Podem, igualmente, ter o seu escopo ampliado, em virtude de novas descobertas, novas conquistas, novas correntes de pensamento. São relativamente recentes, no rol dos direitos fundamentais da pessoa humana, aqueles que dizem respeito à defesa do meio ambiente, a direitos sociais não vinculados ao mundo do trabalho. Hoje, com as descobertas científicas no campo da genética, podemos imaginar como o rol dos Direitos Humanos voltados para a dignidade da pessoa humana poderá se ampliar. Os Direitos Humanos, no que dizem respeito à orientação sexual, por exemplo, seriam impensáveis há trinta anos; hoje eles já integram o núcleo daqueles direitos considerados fundamentais, ou seja, ninguém poderá ser discriminado, maltratado, excluído da comunidade política e social por causa de sua orientação sexual.
O núcleo fundante dos Direitos Humanos é, evidentemente, o direito à vida, porque de nada adiantariam os outros se este não prevalecesse. Quando falamos em direito à vida, reconhecemos que ninguém tem o direito de tirar a vida do outro – a não ser em legítima defesa –, mas isto também não é óbvio, se observarmos exemplos ao longo da história da humanidade. Basta ler a Bíblia para vermos, por exemplo, a legitimidade da escravidão e até mesmo a insinuação de sacrifícios humanos. Nas sociedades coloniais e patriarcais – como na história brasileira –, o pater familias tinha o direito de vida e morte sobre sua família e os agregados.

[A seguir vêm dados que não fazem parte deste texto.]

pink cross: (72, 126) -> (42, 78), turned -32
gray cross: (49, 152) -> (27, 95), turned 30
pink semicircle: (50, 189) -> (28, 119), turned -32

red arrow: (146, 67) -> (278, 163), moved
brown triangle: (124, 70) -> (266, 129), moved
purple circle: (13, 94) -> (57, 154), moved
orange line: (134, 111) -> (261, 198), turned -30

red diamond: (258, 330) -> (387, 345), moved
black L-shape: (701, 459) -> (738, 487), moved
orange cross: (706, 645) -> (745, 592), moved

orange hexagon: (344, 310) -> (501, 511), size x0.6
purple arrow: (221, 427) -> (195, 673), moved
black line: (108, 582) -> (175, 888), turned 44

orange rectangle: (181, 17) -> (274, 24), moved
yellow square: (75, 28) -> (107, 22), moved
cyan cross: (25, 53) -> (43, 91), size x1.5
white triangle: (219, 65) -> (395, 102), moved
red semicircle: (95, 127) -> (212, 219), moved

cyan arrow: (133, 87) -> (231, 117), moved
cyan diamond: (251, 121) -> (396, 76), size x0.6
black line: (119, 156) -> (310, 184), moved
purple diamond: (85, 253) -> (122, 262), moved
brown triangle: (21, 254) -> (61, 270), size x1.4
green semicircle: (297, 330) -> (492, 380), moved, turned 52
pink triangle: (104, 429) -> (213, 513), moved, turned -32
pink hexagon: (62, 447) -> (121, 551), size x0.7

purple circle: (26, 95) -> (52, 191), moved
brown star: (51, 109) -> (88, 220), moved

Se o pressuposto dos Direitos Humanos é o direito à vida, não se pode admitir nem a pena de morte e os demais castigos cruéis e degradantes, porque isso é diretamente atentado contra a vida, e nem a exploração do trabalho, porque isso incide diretamente sobre o direito à dignidade, inclusive o direito à saúde. E aqui deve ser salientado esse ponto, que talvez seja um dos mais complexos no entendimento dos Direitos Humanos: o que queremos dizer quando falamos em dignidade humana?
É evidente que, no interior de determinada cultura, podemos saber, diante de um fato concreto, se aquilo atinge a nossa dignidade, ou a dignidade de alguém. Sabemos que são indignos certos comportamentos, certas atitudes. Todas as atitudes marcadas pelo preconceito, pelo racismo, pela exploração do forte sobre o fraco, atentam contra a dignidade da pessoa e nós assim sentimos; se algo humilha uma pessoa, a humilhação pode não atingir a integridade física, mas atinge a sua dignidade espiritual como pessoa.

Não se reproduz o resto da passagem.